[Excerpts from a dataset]
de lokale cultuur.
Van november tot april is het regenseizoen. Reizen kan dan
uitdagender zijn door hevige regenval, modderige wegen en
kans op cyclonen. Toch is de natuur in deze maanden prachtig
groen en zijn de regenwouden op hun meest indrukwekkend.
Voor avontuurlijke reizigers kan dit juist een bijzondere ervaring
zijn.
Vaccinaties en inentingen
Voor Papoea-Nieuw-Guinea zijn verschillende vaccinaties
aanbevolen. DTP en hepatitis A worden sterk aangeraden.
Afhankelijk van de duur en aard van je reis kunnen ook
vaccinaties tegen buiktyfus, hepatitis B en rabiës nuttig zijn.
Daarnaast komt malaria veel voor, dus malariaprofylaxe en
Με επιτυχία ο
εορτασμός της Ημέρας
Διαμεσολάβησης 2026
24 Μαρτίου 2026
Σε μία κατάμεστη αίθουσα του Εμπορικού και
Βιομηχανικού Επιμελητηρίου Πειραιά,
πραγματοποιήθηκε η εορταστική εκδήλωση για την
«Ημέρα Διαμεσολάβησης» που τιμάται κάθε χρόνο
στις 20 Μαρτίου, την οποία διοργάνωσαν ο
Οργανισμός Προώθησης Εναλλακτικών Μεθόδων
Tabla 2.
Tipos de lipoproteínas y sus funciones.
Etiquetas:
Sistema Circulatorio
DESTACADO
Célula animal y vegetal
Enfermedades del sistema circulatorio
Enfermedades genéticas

--

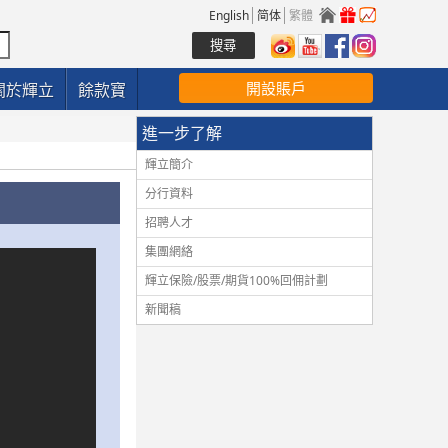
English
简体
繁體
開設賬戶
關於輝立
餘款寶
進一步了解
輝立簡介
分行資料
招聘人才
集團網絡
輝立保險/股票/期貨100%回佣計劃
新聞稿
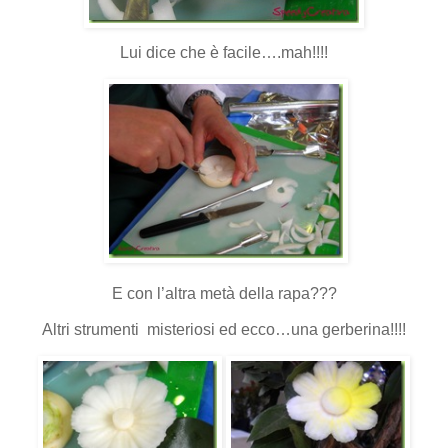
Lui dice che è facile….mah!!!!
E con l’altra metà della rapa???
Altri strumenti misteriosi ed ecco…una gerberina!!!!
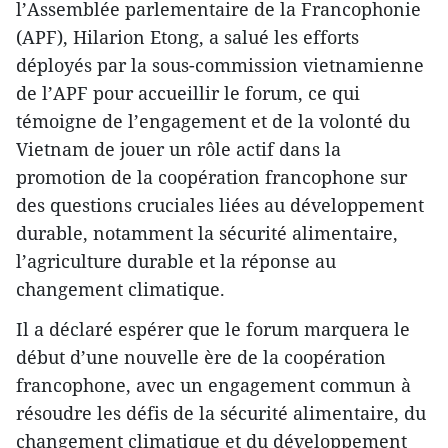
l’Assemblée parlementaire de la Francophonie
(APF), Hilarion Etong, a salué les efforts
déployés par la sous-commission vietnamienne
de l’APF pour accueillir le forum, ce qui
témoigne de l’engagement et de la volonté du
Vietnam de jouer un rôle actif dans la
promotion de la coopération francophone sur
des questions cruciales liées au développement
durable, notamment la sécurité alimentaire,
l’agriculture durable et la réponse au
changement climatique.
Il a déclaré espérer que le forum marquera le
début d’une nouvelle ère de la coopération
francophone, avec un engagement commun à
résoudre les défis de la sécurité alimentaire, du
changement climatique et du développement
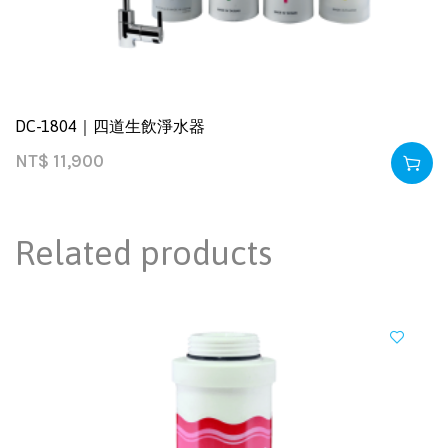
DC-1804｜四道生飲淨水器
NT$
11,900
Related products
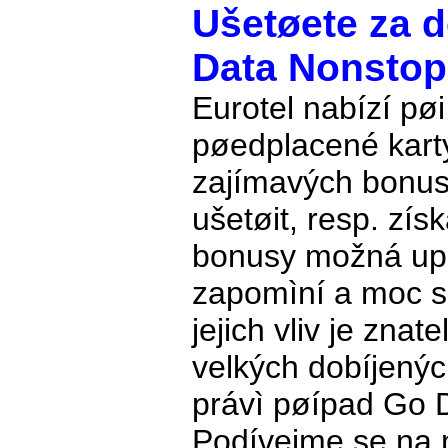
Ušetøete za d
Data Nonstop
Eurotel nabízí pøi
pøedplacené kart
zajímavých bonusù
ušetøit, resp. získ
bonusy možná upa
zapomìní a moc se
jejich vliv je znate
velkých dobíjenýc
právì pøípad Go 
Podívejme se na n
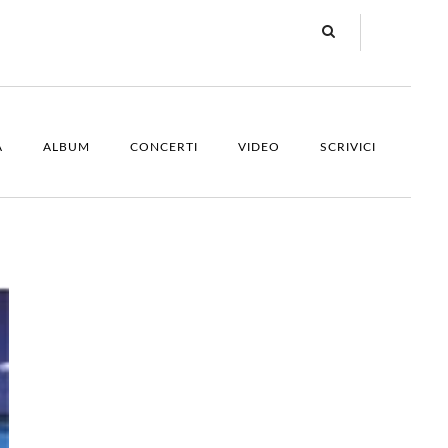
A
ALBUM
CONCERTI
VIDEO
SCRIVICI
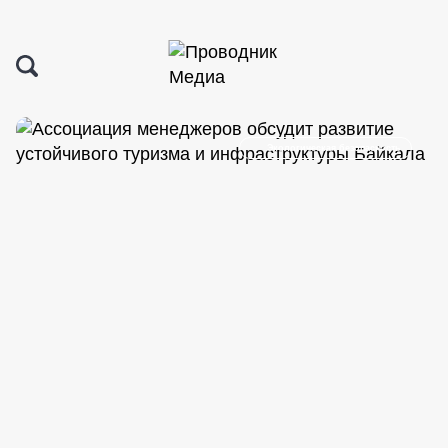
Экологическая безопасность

* * *

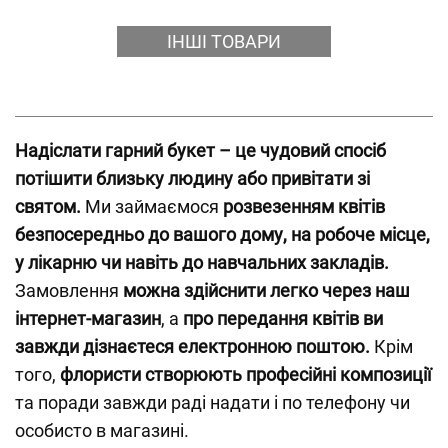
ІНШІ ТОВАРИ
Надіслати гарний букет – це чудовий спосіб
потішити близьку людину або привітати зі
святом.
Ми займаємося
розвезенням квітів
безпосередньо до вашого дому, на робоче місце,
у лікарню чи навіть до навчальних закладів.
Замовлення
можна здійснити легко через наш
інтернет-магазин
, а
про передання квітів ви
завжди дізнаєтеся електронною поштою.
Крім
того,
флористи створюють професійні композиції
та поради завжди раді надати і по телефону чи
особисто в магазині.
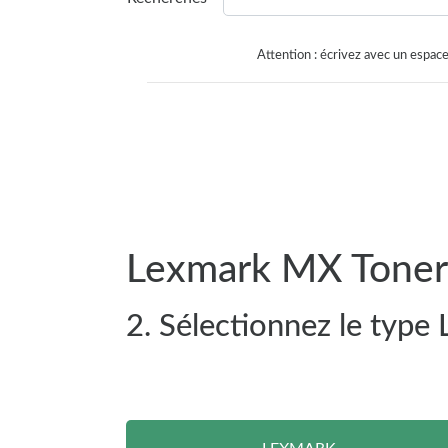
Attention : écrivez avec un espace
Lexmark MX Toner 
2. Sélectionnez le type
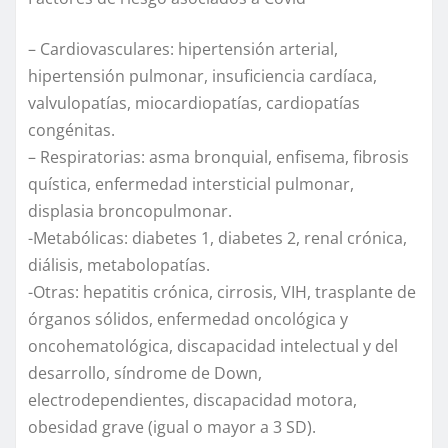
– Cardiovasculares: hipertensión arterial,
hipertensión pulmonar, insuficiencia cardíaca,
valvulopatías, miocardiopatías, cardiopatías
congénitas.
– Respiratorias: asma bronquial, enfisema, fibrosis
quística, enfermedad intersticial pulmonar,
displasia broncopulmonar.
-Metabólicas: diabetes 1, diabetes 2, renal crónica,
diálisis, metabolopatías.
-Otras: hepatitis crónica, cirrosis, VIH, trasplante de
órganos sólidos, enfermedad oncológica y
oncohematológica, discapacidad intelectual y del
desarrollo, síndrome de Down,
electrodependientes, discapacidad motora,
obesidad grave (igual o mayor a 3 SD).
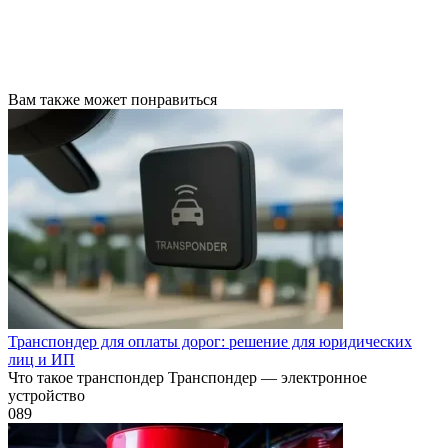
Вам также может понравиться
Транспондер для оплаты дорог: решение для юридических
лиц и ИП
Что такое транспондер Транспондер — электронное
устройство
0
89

Task statement:
Wherever the word "crónica" occurs in the data, copy that whole line.

Response:
-Metabólicas: diabetes 1, diabetes 2, renal crónica,
-Otras: hepatitis crónica, cirrosis, VIH, trasplante de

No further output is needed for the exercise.